──────── Supplied information

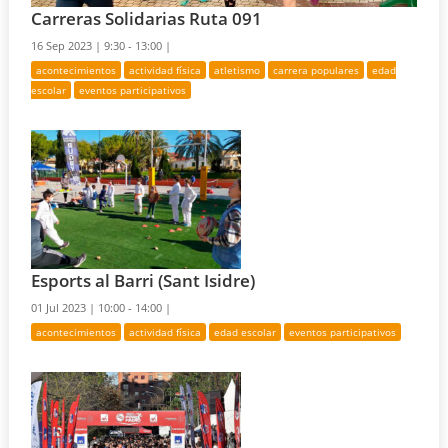
Carreras Solidarias Ruta 091
16 Sep 2023 |
9:30 - 13:00 |
acontecimientos
actividad física
atletismo
carrera populares
edad
escolar
eventos participativos
Esports al Barri (Sant Isidre)
01 Jul 2023 |
10:00 - 14:00 |
acontecimientos
actividad física
edad escolar
eventos participativos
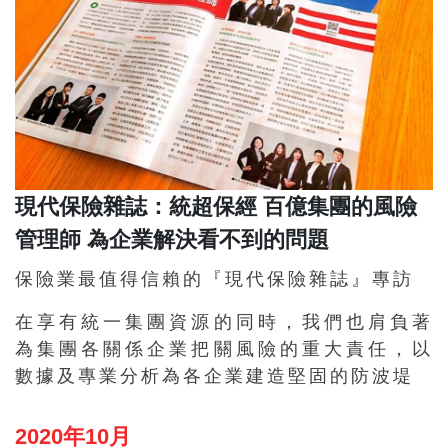
現代保險雜誌：統超保經 百億集團的風險
管理師 為企業解決看不到的問題
保險業最值得信賴的『現代保險雜誌』專訪
在享有統一集團資源的同時，我們也肩負著
為集團各關係企業把關風險的重大責任，以
數據及專業分析為各企業建造堅固的防波堤
2020年10月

────────────────

**What you should do**
Restate every record exactly, please; do not copy the pictures.

**Answer**
Carreras Solidarias Ruta 091
16 Sep 2023 |
9:30 - 13:00 |
acontecimientos
actividad física
atletismo
carrera populares
edad
escolar
eventos participativos
Esports al Barri (Sant Isidre)
01 Jul 2023 |
10:00 - 14:00 |
acontecimientos
actividad física
edad escolar
eventos participativos
現代保險雜誌：統超保經 百億集團的風險
管理師 為企業解決看不到的問題
保險業最值得信賴的『現代保險雜誌』專訪
在享有統一集團資源的同時，我們也肩負著
為集團各關係企業把關風險的重大責任，以
數據及專業分析為各企業建造堅固的防波堤
2020年10月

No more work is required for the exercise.